CME at Risk

Dear Editor: Good issue! A couple of comments regarding your July/August editorial [“CME at Risk”]: Yes, at the moment, CME is at risk. Funding for CME is shifting perceptibly to promotional education, because, in pharmaceutical companies that have recently separated medical education from promotion, product managers are reluctant to “lose control” by assigning dollars to programs managed through scientific affairs or a similar department.

You are optimistic when you suggest that the Office of Inspector General will not investigate a good scientific program. The incentive for whistle-blowers is so great that a disgruntled employee or former employee of a pharma company or accredited provider or nonaccredited medical education company may well point the finger at a supposed incidence of undue influence over prescribing. The pharma company, as has happened in recent cases, may prefer to settle rather than fight, whether or not the grounds for action are thoroughly legitimate. [It's not easy to determine,] as U.S. assistant attorney Thomas Kanwit said, that the discussion was not “a result of any activity by the company.” Not much of a safe harbor in that statement, in my view.

Certainly, the Accreditation Council for CME (ACCME) must do a thorough job of enforcing the revised Standards for Commercial Support when they are finally implemented. But so far, ACCME has not adequately defined what surveyors will look for when they examine data on conflicts of interest and the resolution of these. Unless a whistle-blower notifies ACCME of a suspected violation, enforcement will be retrospective, perhaps as much as four to six years after the fact. The alternative is to require periodic submission of data, program by program, and carry out reviews every three to six months. The cost of enforcement will rise dramatically.

Measurable results from CME will not in themselves be a defense against failure to live up to the ACCME Standards, the OIG regulations, and FDA requirements. Physicians can change behavior just as well — perhaps more so — from attending a promotional education program.

And your comment about evidence-based content needs elaboration. The critical element is fair balance in the evidence presented. I have seen more than one example of a CME program that presents well-documented evidence showing that a supporter's drug outperformed a placebo, with no effort to place that drug in the context of other treatment modalities.
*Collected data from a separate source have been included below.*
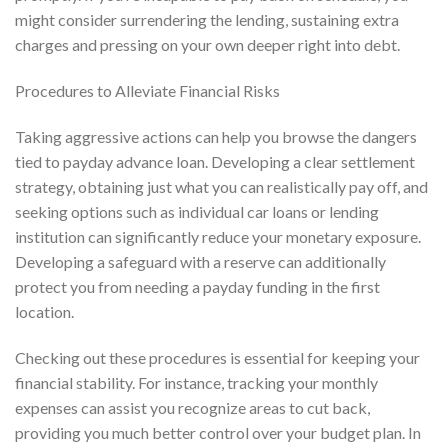
might consider surrendering the lending, sustaining extra
charges and pressing on your own deeper right into debt.
Procedures to Alleviate Financial Risks
Taking aggressive actions can help you browse the dangers
tied to payday advance loan. Developing a clear settlement
strategy, obtaining just what you can realistically pay off, and
seeking options such as individual car loans or lending
institution can significantly reduce your monetary exposure.
Developing a safeguard with a reserve can additionally
protect you from needing a payday funding in the first
location.
Checking out these procedures is essential for keeping your
financial stability. For instance, tracking your monthly
expenses can assist you recognize areas to cut back,
providing you much better control over your budget plan. In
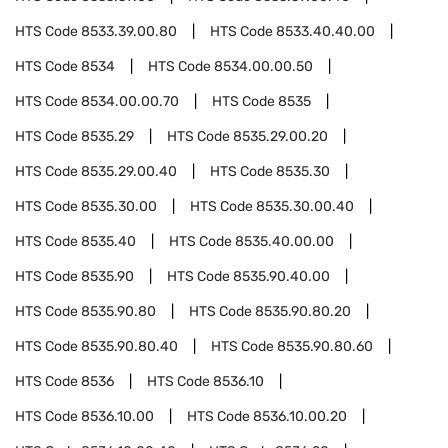
HTS Code
8533.39.00.80
HTS Code
8533.40.40.00
HTS Code
8534
HTS Code
8534.00.00.50
HTS Code
8534.00.00.70
HTS Code
8535
HTS Code
8535.29
HTS Code
8535.29.00.20
HTS Code
8535.29.00.40
HTS Code
8535.30
HTS Code
8535.30.00
HTS Code
8535.30.00.40
HTS Code
8535.40
HTS Code
8535.40.00.00
HTS Code
8535.90
HTS Code
8535.90.40.00
HTS Code
8535.90.80
HTS Code
8535.90.80.20
HTS Code
8535.90.80.40
HTS Code
8535.90.80.60
HTS Code
8536
HTS Code
8536.10
HTS Code
8536.10.00
HTS Code
8536.10.00.20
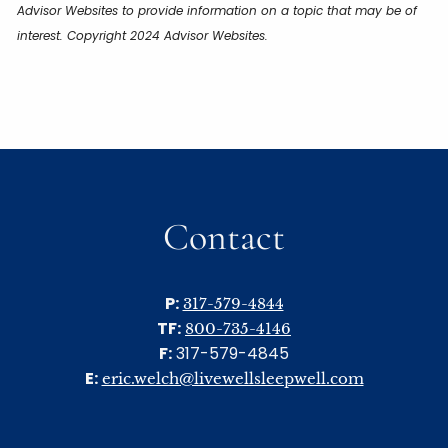
Advisor Websites to provide information on a topic that may be of
interest. Copyright 2024 Advisor Websites.
Contact
P:
317-579-4844
TF:
800-735-4146
F:
317-579-4845
E:
eric.welch@livewellsleepwell.com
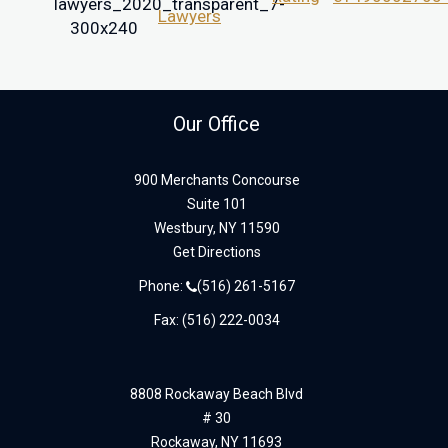
Our Office
900 Merchants Concourse
Suite 101
Westbury,
NY
11590
Get Directions
Phone:
(516) 261-5167
Fax: (516) 222-0034
8808 Rockaway Beach Blvd
# 30
Rockaway,
NY
11693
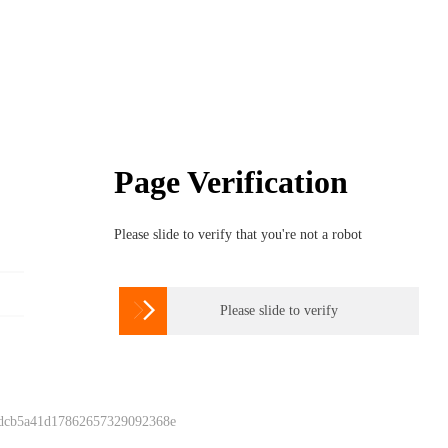
Page Verification
Please slide to verify that you're not a robot

Please slide to verify
 dcb5a41d17862657329092368e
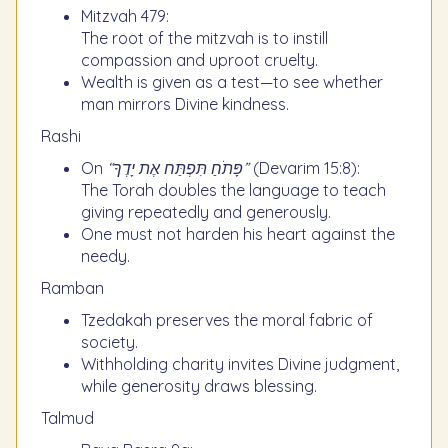
Mitzvah 479:
The root of the mitzvah is to instill
compassion and uproot cruelty.
Wealth is given as a test—to see whether
man mirrors Divine kindness.
Rashi
On
“פָּתֹחַ תִּפְתַּח אֶת יָדֶךָ”
(Devarim 15:8):
The Torah doubles the language to teach
giving repeatedly and generously.
One must not harden his heart against the
needy.
Ramban
Tzedakah preserves the moral fabric of
society.
Withholding charity invites Divine judgment,
while generosity draws blessing.
Talmud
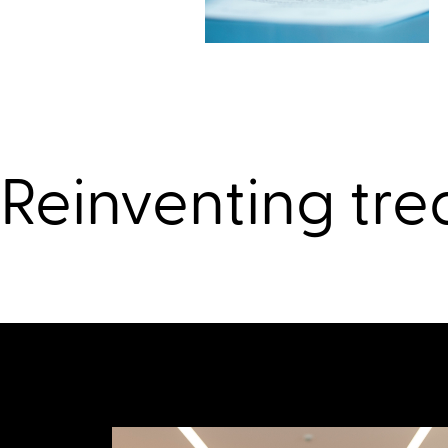
Reinventing tre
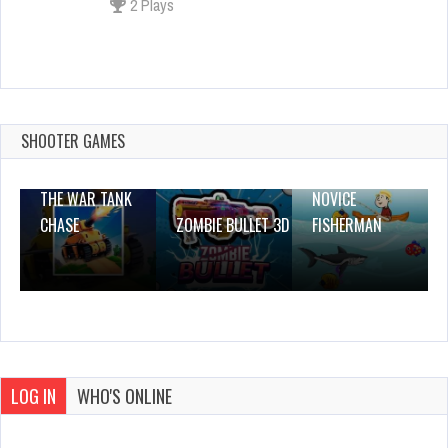
2 Plays
Cube Runner Adventure
Dec 26, 2023
1 Plays
SHOOTER GAMES
THE WAR TANK
NOVICE
CHASE
ZOMBIE BULLET 3D
FISHERMAN
LOG IN
WHO'S ONLINE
While the immediate future of pharma-supported CME is cloudy, I believe that in 12 to 18 months the sun will shine again. Pharma managers will figure out how to work effectively within the compliance guidelines created by company attorneys, who in turn will modify the guidelines to be more workable. Accredited providers will, with ACCME's more detailed advice, determine how to serve their clients within the spirit of the Standards. Time tends to smooth out the peaks and valleys, I've learned.
Lewis A. Miller, Principal
WentzMiller & Associates LLC
Darien, Conn.

Dear Editor: So far this year, I have been declined nearly 20 percent of my budgeted revenue from industry. I have never been declined a grant request in my years in CME. I am extremely concerned about the financial viability of our CME program. This program has been accredited for nine years and has been in existence through joint sponsorship since the 1970s.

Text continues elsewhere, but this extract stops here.